This photo of my 3 year old grandson eating an icecream cone reminds me that when I was little, cones like this one cost tuppence ha’penny, normal sized single cones were 5 pence and the big adults’ double cones were 10 pence. There were twelve pence in a shilling and that became 10 cents in 1966 when Australia changed to decimal currency. That means you would get 2 of these little cones for a bit less than 5 cents, which sounds just absurd!
Getting an icecream when I was a kid was a real treat, if we were very lucky we’d get one when we went to the beach. It was always Amscol Icecream – vanilla, chocolate or rainbow , usually rainbow. Our fridge at home didn’t have a freezer compartment so there was never any there. On special occasions one of us would be sent down to the shop to get a brick of icecream which came in a rectangular cardboard box and was wrapped in newspaper so it wouldn’t melt on the way home. With our dessert we’d get a slice each. There were 7 of us in the family so there was never any left over to worry about and even the cardboard was licked clean!
Now there are just 2 of us and there are 3 different tubs of icecream in our freezer. None of it’s Amscol because the company that started here in Adelaide in 1922 was wound up in the 1980s. Instead there is 1 litre of Caramel Honey Macadamia, 1 litre of Café Grande and 2 litres of South Australian, Golden North Honey.
I must admit that I still like icecream just as much now even if it’s plain vanilla.

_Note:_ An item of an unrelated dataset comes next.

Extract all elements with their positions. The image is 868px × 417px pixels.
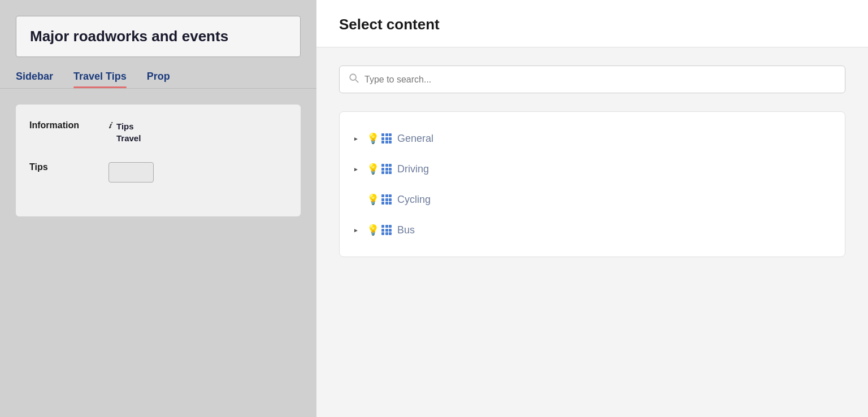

My mum always called icecreams we bought “licker icecreams”. Maybe to distinguish them from the icecream she made with carnation milk. i remember how much I loved it. Im pretty sure I would be so disappointed if I tasted it now. I have looked for the recipe. But never seemed to have found it,
Dad always asked us if we wanted a “licky icecream”, no way would we have chosen anything else. Tubs were for old folks! You must have had a freezer in your fridge tn.